Goal of the exercise: Within these records, how many lines hold "регистрации"? Give the number alone.
The data START
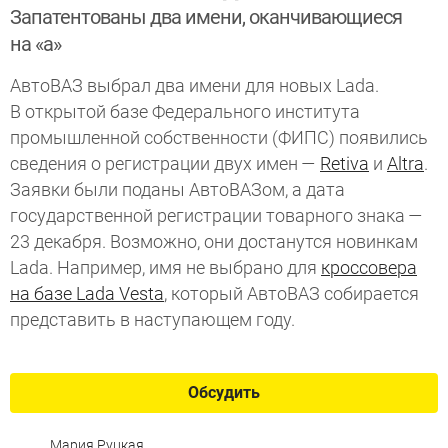
Запатентованы два имени, оканчивающиеся
на «а»
АвтоВАЗ выбрал два имени для новых Lada.
В открытой базе Федерального института
промышленной собственности (ФИПС) появились
сведения о регистрации двух имен —
Retiva
и
Altra
.
Заявки были поданы АвтоВАЗом, а дата
государственной регистрации товарного знака —
23 декабря. Возможно, они достанутся новинкам
Lada. Например, имя не выбрано для
кроссовера
на базе Lada Vesta
, который АвтоВАЗ собирается
представить в наступающем году.
Обсудить
Мария Руцкая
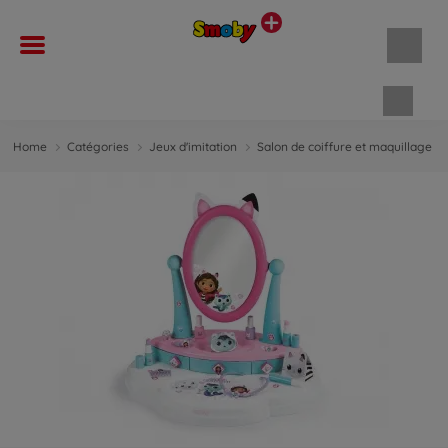
Panie
Home
Catégories
Jeux d'imitation
Salon de coiffure et maquillage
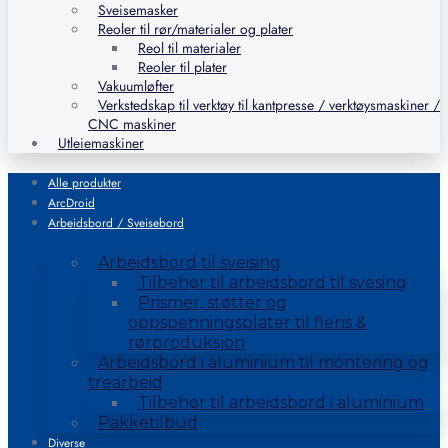
Sveisemasker
Reoler til rør/materialer og plater
Reol til materialer
Reoler til plater
Vakuumløfter
Verkstedskap til verktøy til kantpresse / verktøysmaskiner /
CNC maskiner
Utleiemaskiner
Alle produkter
ArcDroid
Arbeidsbord / Sveisebord
Arbeidsbord til sveising
Tilbehør til arbeidsbord til svesing
Prismer, støtter og
oppspenningsplater til flens &
rørproduksjon
Arbeidsbord i aluminium til montering og
trearbeid
Tilbehør til arbeidsbord i aluminium
Pakketilbud
Diverse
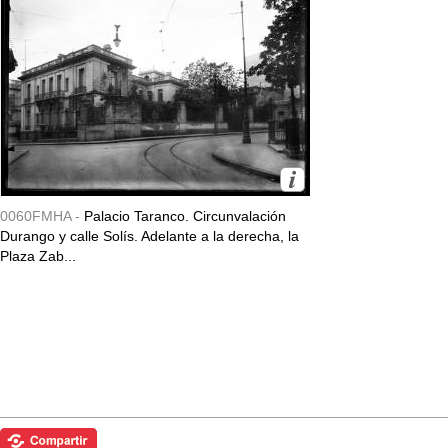
0060FMHA -
Palacio Taranco. Circunvalación
Durango y calle Solís. Adelante a la derecha, la
Plaza Zab...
The data END
Solution for this problem: 2